The July 6 Front Porch Chat featured Keith Norman speaking on “Homesteading.” Although it was first passed by President Abraham Lincoln in 1862, the last homesteading was done in Alaska in the 1970s. The law stipulated that anyone who was over 21 years of age or was head of a family and did not take up arms against the U.S. government was eligible to homestead 160 acres of land. The homesteaders also had to make improvements on the land, farm at least 10 acres of it and live there at least five months per year for five years.

Norman said the process of homesteading was pretty simple: Find a parcel of land that no one else was claiming, register the homestead at the land office (in Bismarck or Fargo) and build some sort of shack, often rough lumber covered with tar paper or covered with sod. Plow the sod on at least 10 acres of native prairie with a team of horses, mules or oxen. Plant some oats for the stock, wheat for bread, and make a small garden for potatoes and vegetables. Then in the homesteader’s spare time, try to gather enough fuel to last the winter in the poorly-insulated shack. Norman said it was no wonder that about 60 percent of those who homesteaded failed to “prove up,” which is what it was called when the homesteader received the deed to his land after the five years. If the man had been in the Union army, the time to prove up was reduced by one year for each year served; if the person served in the Confederate army, he didn’t even qualify.

Norman said that “Along with all of the other hardships they faced they had to try to sell a bit of produce or collect bison bones to make the $5 that was charged by the local newspaper to run the announcement that they were still on their homestead each year.” This requirement of the Homestead Act is probably the reason that every small town had a local newspaper that depended on these ads to stay in business, most going out of business when the land in the area was completely homesteaded.

The railroad owned every other section within 40 miles of the tracks (usually the odd-numbered sections) and was willing to sell the land for $3 to $5 per acre. There was other land that was bought by Preemption and others who would sell the land that they had homesteaded. All in all, the prairies were settled, and there was not much land available in this area by the early 1880s. The railroad was the key element in the homestead movement. People from the East would load all of their belongings and their family on a boxcar and unload it at their destination where land was available to homestead. More than 100,000 people came to northern Dakota from 1879 to 1885, Norman said.

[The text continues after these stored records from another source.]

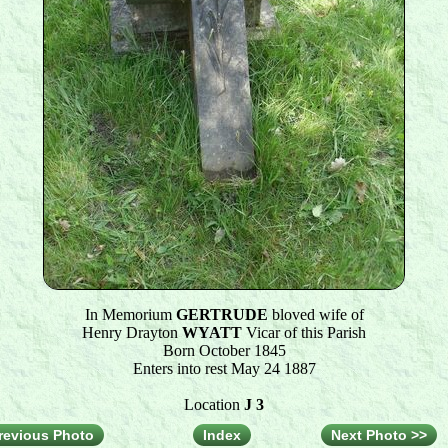
In Memorium
GERTRUDE
bloved wife of
Henry Drayton
WYATT
Vicar of this Parish
Born October 1845
Enters into rest May 24 1887
Location
J 3
revious Photo
Index
Next Photo >>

There was a bit of fraud in some of the homesteading. Norman gave some examples of the comical and misleading statements that some used to obtain their homesteads under these less-than-honorable tactics. He also said many of the homesteaders only spent the summers on their claims and wintered in more hospitable environments. It is likely that most people would have a very difficult time surviving the winter in those conditions and equally likely that most people would have a very difficult time even surviving the summers in a tar paper shack in the middle of the North Dakota prairie, he said.

The next Front Porch Chat at 2 p.m. Sunday will feature Searle Swedlund, executive director of Jamestown Tourism, discussing North Dakota tourism, and some of the scenic byways across the state.